Hasta la palabra Revolución causa pavor o desconfianza en muchos sectores de la sociedad guatemalteca. La palabra nos remite a cambios estructurales que siempre tienen que ver con la incomodidad que lleva consigo la transformación dolorosa de las formas tradicionales y profundamente arraigadas en los modos de ser y de relacionarnos con nuestros semejantes, en el universo social y polí­tico en el que hemos nacido y en el que necesariamente nos movemos.

Milton Alfredo Torres Valenzuela

Toda revolución implica cambios formales y estructurales, en lo individual y en lo colectivo. Todo impulso de cambio tiene que enfrentar la reacción de las formas y estructuras establecidas que, por naturaleza, ofrecen resistencia por cuanto está en juego su misma existencia.

De lo anterior se sigue que toda Revolución es violenta, por cuanto la resistencia es lucha a muerte contra el cambio revolucionario, lo que implica, necesariamente: tensión, desgaste, riesgo de pérdida y, por lo tanto, dolor.

Muchas veces el temor no está determinado, tanto por el riesgo del cambio radical, como por el riesgo al dolor. Es el dolor por la posibilidad de la pérdida lo que, según mi criterio, impide la instauración de procesos revolucionarios, estables, auténticos y viables.

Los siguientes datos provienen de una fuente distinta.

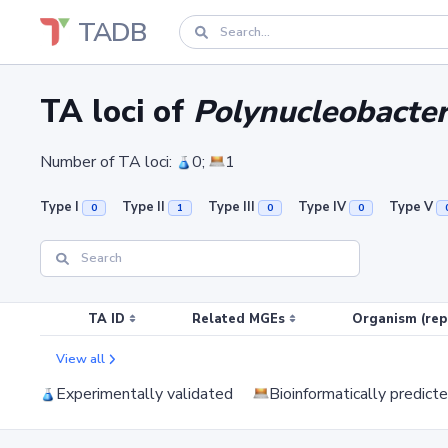
TADB
TA loci of
Polynucleobact
Number of TA loci:
0;
1
Type I
Type II
Type III
Type IV
Type V
0
1
0
0
TA ID
Related MGEs
Organism (rep
View all
Experimentally validated
Bioinformatically predict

El dolor se manifiesta en muy diversas especies cuyos matices son infinitos, mas, tratando de captar las especies desde un ángulo general y ubicándonos en un contexto especí­fico como el nuestro, notamos que el riesgo de dolor más inmediato lo constituye la pérdida de las posesiones que son medio de riqueza, por ejemplo, los medios de producción y, dentro de éstos, posiblemente el más preciado, es decir, la tierra.

Hace algunas décadas se creí­a que la expropiación era una manifestación revolucionaria, tal vez la más radical, sin tomar en cuenta que, más que la tierra en sí­ misma, es la riqueza que emana de su explotación lo más importante. Riqueza que debe socializarse metódicamente evitando al máximo el dolor y el resentimiento que pueda generar su socialización. Claro está que, sea como sea: expropiación o socialización de la riqueza, ambos procesos son indudablemente, dolorosos.

Así­, todo proceso revolucionario es, por naturaleza, doloroso.